Automatic call distribution is the practice of directing incoming phone calls to available agents. This is handled by an Automated Call Distributor (ACD) which can be a software or hardware based solution.
By integrating with other available systems, an ACD can include a range of data in its decision making. For example, a customer may need to proceed through an Interactive Voice Response (IVR) system before their call is directed. The ACD can then factor in data received from the IVR, using it to inform call routing.
Modern Call Routing
The original ACD systems were devised to complement or replace live switchboard operators, in response to a substantial increase in telephone communication.
Early ACDs were limited. Although able to handle dramatically higher volume than human operators, they could generally route calls based only on agent availability.
Over time, the kinds of decisions an ACD can make have grown more sophisticated. This is largely due to increased Computer Telephony Integration (CTI) that enables a large number of systems to supply data to the ACD.
In an up-to-date contact center it’s reasonable to expect that routing decisions will be informed by factors including:
- Opening hours
- Agent skills
- Agent availability
- IVR input
- Stored data in CRM and elsewhere
- Calling/called number
- Predefined routing conditions
One of the most important developments in call distribution is conditional routing. Conditional routing subjects contacts to a series of if/then scenarios, which impact the destination of the call.
For example, ACD routing behaviour might include the rule if caller is VIP then route to next available agent. Obviously, rules can potentially contain a much greater degree of complexity than this example.
However, contact centers typically find that the kind of sophisticated conditions they need are not cost-effective given the expense of implementation when using traditional call center infrastructure. The reason is generally the difficulty of integrating other data sources with the ACD, and the problems of regularly changing the associated setup.
Nonetheless, conditional routing is very important in contact centers operating at any significant scale or across several sites. The ability to react in real-time to current or anticipated call volume allows for more effective load-balancing across resources, and better use of overflow capacity.
Another very significant element of call distribution is skills-based routing. In a sense, this is a specialized version of conditional routing, where the if/then scenario is:
if skill X is required, then route to agent with skill X.

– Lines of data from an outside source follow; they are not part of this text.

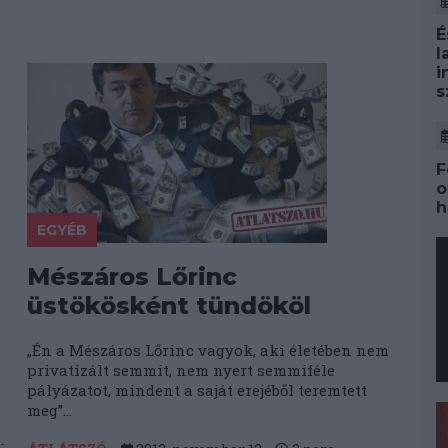
É
l
i
s
F
o
h
EGYÉB
Mészáros Lőrinc
üstökösként tündököl
„Én a Mészáros Lőrinc vagyok, aki életében nem
privatizált semmit, nem nyert semmiféle
pályázatot, mindent a saját erejéből teremtett
meg”...
.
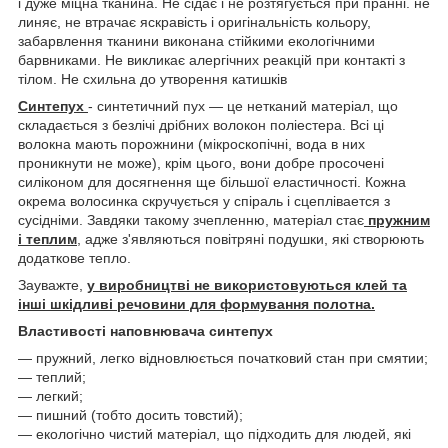
і дуже міцна тканина. Не сідає і не розтягується при пранні. не
линяє, не втрачає яскравість і оригінальність кольору,
забарвлення тканини виконана стійкими екологічними
барвниками. Не викликає алергічних реакцій при контакті з
тілом. Не схильна до утворення катишків
Синтепух
- синтетичний пух — це нетканий матеріал, що
складається з безлічі дрібних волокон поліестера. Всі ці
волокна мають порожнини (мікроскопічні, вода в них
проникнути не може), крім цього, вони добре просочені
силіконом для досягнення ще більшої еластичності. Кожна
окрема волосинка скручується у спіраль і сцеплівается з
сусідніми. Завдяки такому зчепленню, матеріал стає
пружним
і теплим
, адже з'являються повітряні подушки, які створюють
додаткове тепло.
Зауважте,
у виробництві не використовуються клей та
інші шкідливі речовини для формування полотна.
Властивості наповнювача синтепух
— пружний, легко відновлюється початковий стан при смятии;
— теплий;
— легкий;
— пишний (тобто досить товстий);
— екологічно чистий матеріал, що підходить для людей, які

The kind of skills that a contact center bases its routing behaviours on really depends on the kind of contacts it receives. They often include broad categories like ‘sales’, more specialist areas like ‘escalated complaints’, or core skills such as the preferred language of the customer.
Skills-based routing helps both customers and the contact center by linking callers to the agents who are best positioned to help them. In turn, this benefits some of the key contact center and customer experience metrics, such as number of transfers, First Contact Resolution (FCR), and Average Handling Time (AHT).
Skills-based routing is also useful for training new agents. Given the option to route challenging calls to experienced call handlers, businesses can ensure trainees practice with simpler situations.
Difficulties with Automatic Call Distribution
As we have discussed previously, the phrase ‘Automatic Call Distributor’, referring to a special component, is somewhat outmoded in the modern context. This is partly because only the smallest call handling task – something on the scale of a receptionist desk – could consider distributing calls manually. So, the vast majority of calls to businesses are routed “automatically” anyway.
In a fully integrated contact center the mechanism for call distribution hardly needs to be thought of as a separate entity anyway. A versatile call center platform performs a number of tasks including recording interaction data, managing queues, and distributing calls.
In fact, ACD is now more like a specific instance of Automated Task Distribution. This is sometimes referred to as Multichannel ACD, which is a confusing name considering that the ‘C’ for ‘Call’ contradicts the multichannel part.
But ignoring the naming, the purpose is clear. In this broader context, the problem to solve is how to automatically give a “task” to an employee. The task could be an incoming email, an incoming query, ticket or case, or a scheduled request for a call.
It could also be a task to verify and enrich the data associated with a contact, a case, a lead, or an account. Or, it could be routing an inbound call to an employee, i.e. the real-time call distribution case we’ve been discussing in this article.
Issues are related to Integration
Problems mainly arise for businesses when their call platforms are not deeply integrated with surrounding systems, and when effecting change in routing behaviours is highly laborious.
In the first case, a lack of integration between data sources leads to unnecessary contact attempts, duplication of effort and inefficiency in all the processes around the call distribution mechanism. We commonly see this in situations where important central resources like CRM do not communicate with the call center ACD. Customers must repeat information, or even direct the first agent they reach regarding how to help them.
In the second case, the complexity of platform elements means sizable IT projects are needed for even the simplest changes. The bar for reasonable change is set very high when this is the case, and senior contact center staff are unable to (affordably) address the problems they encounter on a daily basis. This is why it’s so important to select an approach to call infrastructure and integration that meets modern continuous change processes.